Right After This Important Message

| No Comments

I listen regularly to WNYC, the local NPR station. But when we’re in the car, Eileene often listens to WCBS (AM 880), first for the traffic reports and then because she just wants noise on the radio.

And noise it is: newsoid bits delivered in fifteen- or thirty-second headlines. What really bothers me about the station is not the sound bites posing as news, however; it’s the commercials posing as news. Many ads are delivered in the same bland newscaster voice with little or no warning that the nominal news has given way to sales. I don’t consider “We’ll have the traffic for you right after this,” sufficient. Quickly telling the difference between the two can be very difficult, unless you recognize the announcers by voice, and by the time you’ve separated potentially useful information from blather, you’ve already been distracted from traffic.

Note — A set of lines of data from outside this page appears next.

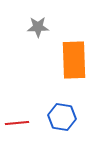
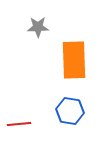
blue hexagon: moved 8 px right, 6 px up
red line: moved 2 px right, 1 px down
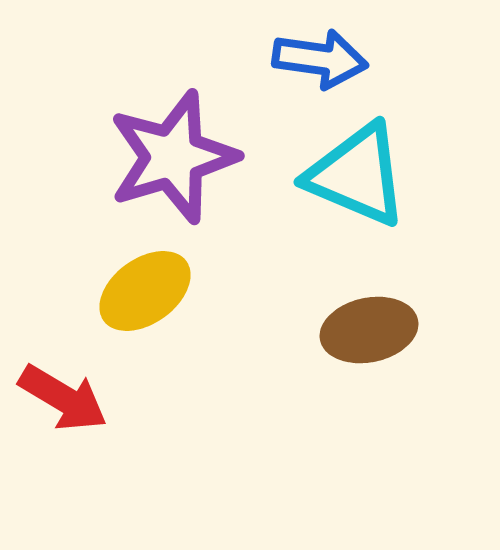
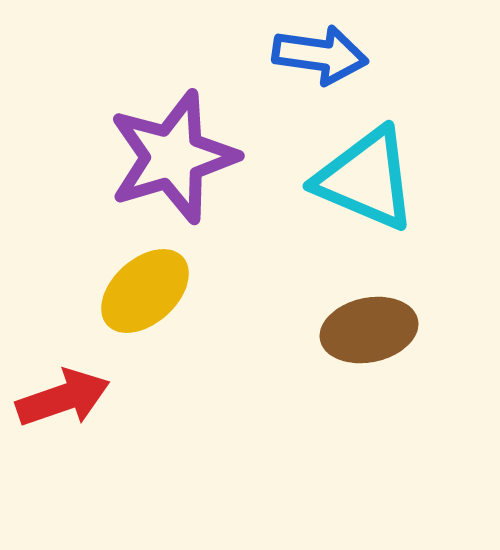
blue arrow: moved 4 px up
cyan triangle: moved 9 px right, 4 px down
yellow ellipse: rotated 6 degrees counterclockwise
red arrow: rotated 50 degrees counterclockwise
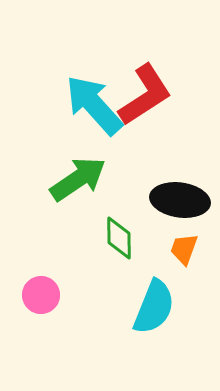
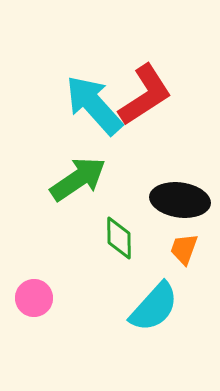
pink circle: moved 7 px left, 3 px down
cyan semicircle: rotated 20 degrees clockwise
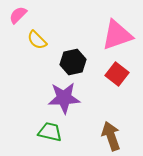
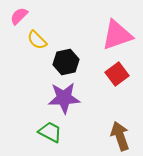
pink semicircle: moved 1 px right, 1 px down
black hexagon: moved 7 px left
red square: rotated 15 degrees clockwise
green trapezoid: rotated 15 degrees clockwise
brown arrow: moved 9 px right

This morning, however, I worked out a quick way to distinguish newsoid from commercial: bad news is news; good news is advertising. Earthquake? News. Murder? News. Live healthier? Diet pill ad. First lady insulted? News. First lady gardens? Nursery ad. Riots in Italy? News. Festival in Italy? Tourism ad.

The technique isn’t perfect. The stock market was down this morning, but presumably it’s still news when it’s up. And medical news is tricky; a report on a promising but experimental approach to curing some disease you’ve never heard of sounds almost exactly like a pharmaceutical product placement. But it’s pretty reliable. I’d be willing to bet you could keep up with 90% of the newsoids while ignoring 90% of the commercials once you learned to tune in only when someone speaks with a frowny voice.

Of course, that would only reinforce the sense that all news is bad news, and the world is going to hell starting this Tuesday, but really: how is that so different from the news as it is already?